これから始める人へ──最初の1週間でやること
自分の1ヶ月を振り返って、「最初にこれだけやれば十分」と思えることを3つだけ書く。
① まず1つの業務だけに絞る
全部の業務で一気に使おうとすると、どれも中途半端になる。自分のおすすめはメール作成。毎日発生するし、1回の所要時間が短いから試しやすい。
② 最初の3日は「叩き台を出す→自分で直す」だけ繰り返す
プロンプトの工夫はいらない。自分が1ヶ月使って一番よく使った型を載せておく。これだけコピペして、括弧の中を埋めればいい。
以下の条件でメールの下書きを作ってください。
・相手:(取引先名 or 社内の誰宛か)
・目的:(何を伝えたいか一言で)
・トーン:(丁寧 / カジュアル / 簡潔に など)
・伝えたい要点:(箇条書きで2〜3個)出てきたものをそのまま送らず、自分の言葉に直す。これだけで「ああ、こういう使い方か」と体感できる。
③ 1週間後に「楽になったか?」を振り返る
感覚ではなく、具体的に。「メール1通にかかる時間は減ったか」「後回しにする頻度は減ったか」。変わっていなければ、業務の選び方が合っていない可能性がある。別の業務で試せばいい。

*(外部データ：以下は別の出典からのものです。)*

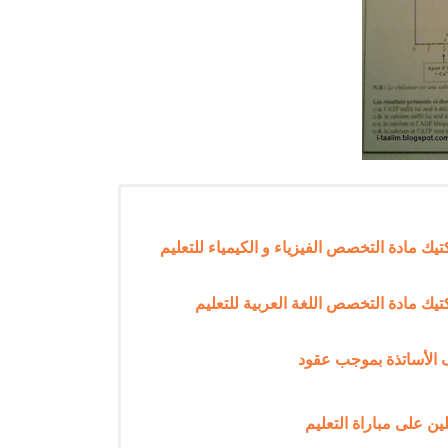
خصص و ديداكتيك مادة التخصص الفيزياء و الكيمياء للتعليم
صص و ديداكتيك مادة التخصص اللغة العربية للتعليم
 الأساتذة بموجب عقود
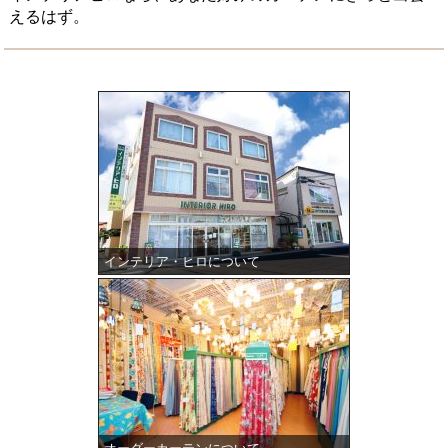
えるはず。
インテリア・ヒロについて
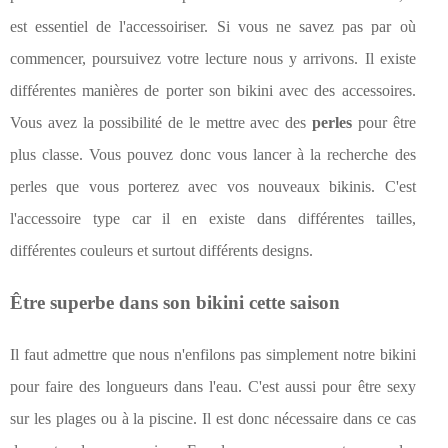
est essentiel de l'accessoiriser. Si vous ne savez pas par où
commencer, poursuivez votre lecture nous y arrivons. Il existe
différentes manières de porter son bikini avec des accessoires.
Vous avez la possibilité de le mettre avec des
perles
pour être
plus classe. Vous pouvez donc vous lancer à la recherche des
perles que vous porterez avec vos nouveaux bikinis. C'est
l'accessoire type car il en existe dans différentes tailles,
différentes couleurs et surtout différents designs.
Être superbe dans son bikini cette saison
Il faut admettre que nous n'enfilons pas simplement notre bikini
pour faire des longueurs dans l'eau. C'est aussi pour être sexy
sur les plages ou à la piscine. Il est donc nécessaire dans ce cas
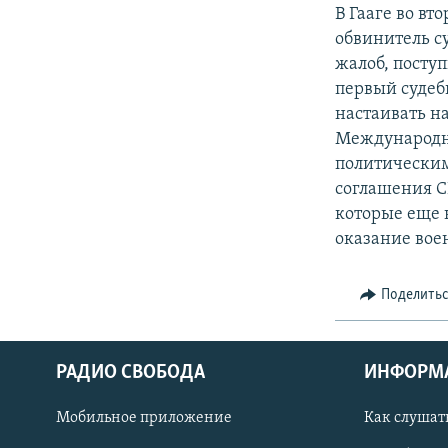
РАСПИСАНИЕ ВЕЩАНИЯ
В Гааге во в
ПОДПИШИТЕСЬ НА РАССЫЛКУ
обвинитель с
жалоб, поступ
первый судеб
настаивать н
Международног
политическим
соглашения С
которые еще 
оказание вое
Поделить
РАДИО СВОБОДА
ИНФОРМ
Мобильное приложение
Как слушат
СОЦИАЛЬНЫЕ СЕТИ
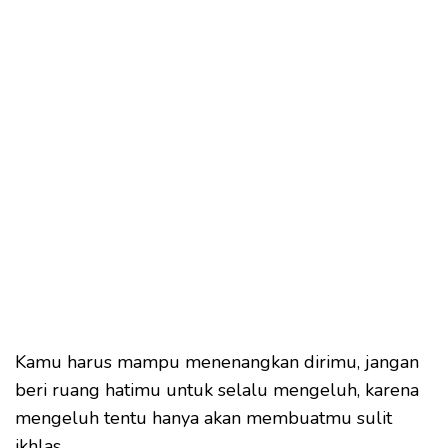
Kamu harus mampu menenangkan dirimu, jangan
beri ruang hatimu untuk selalu mengeluh, karena
mengeluh tentu hanya akan membuatmu sulit
ikhlas.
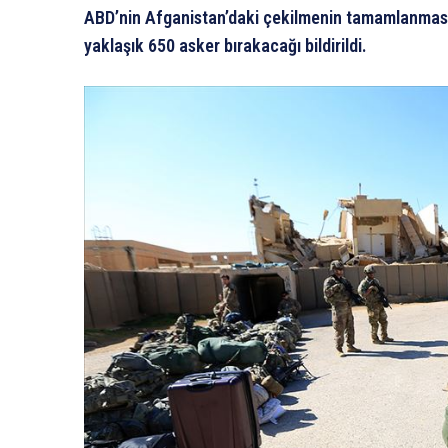
ABD’nin Afganistan’daki çekilmenin tamamlanması
yaklaşık 650 asker bırakacağı bildirildi.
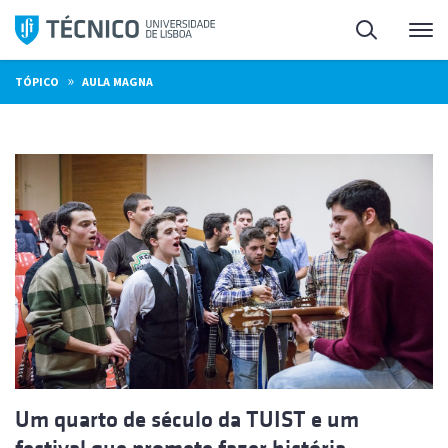
Saltar
Pesquisa
Me
para
o
»
TÓPICO
AULA MAGNA
conteúdo
Um quarto de século da TUIST e um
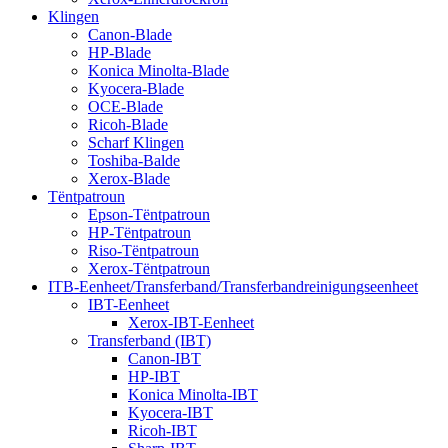
Klingen
Canon-Blade
HP-Blade
Konica Minolta-Blade
Kyocera-Blade
OCE-Blade
Ricoh-Blade
Scharf Klingen
Toshiba-Balde
Xerox-Blade
Tëntpatroun
Epson-Tëntpatroun
HP-Tëntpatroun
Riso-Tëntpatroun
Xerox-Tëntpatroun
ITB-Eenheet/Transferband/Transferbandreinigungseenheet
IBT-Eenheet
Xerox-IBT-Eenheet
Transferband (IBT)
Canon-IBT
HP-IBT
Konica Minolta-IBT
Kyocera-IBT
Ricoh-IBT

もう1つ。1週間試して「全然楽にならない」と感じたら、使い方が"叩き台を出す"一択になっていないか確認してほしい。壁打ち(仮説をぶつけて反論をもらう)や構成チェック(書いた文章の論理を検証する)など、叩き台以外の使い方に切り替えると突破口が見えることがある。
まとめ
生成AIを1ヶ月本気で使った結論は、**「万能ではないが、少なくとも自分の仕事の進め方は変わった」**だ。
変わったこと
文章作成の初速(メール63%短縮、報告書60%短縮)
面倒な仕事に着手するまでの心理的ハードルが下がった
変わらなかったこと
判断の質(社内力学・相手との関係性はAIに渡せない)
手直しの手間(出力をそのまま使えたことは一度もない)
この両方を知った上で使うと、「思ったほどじゃなかった」にならずに済む。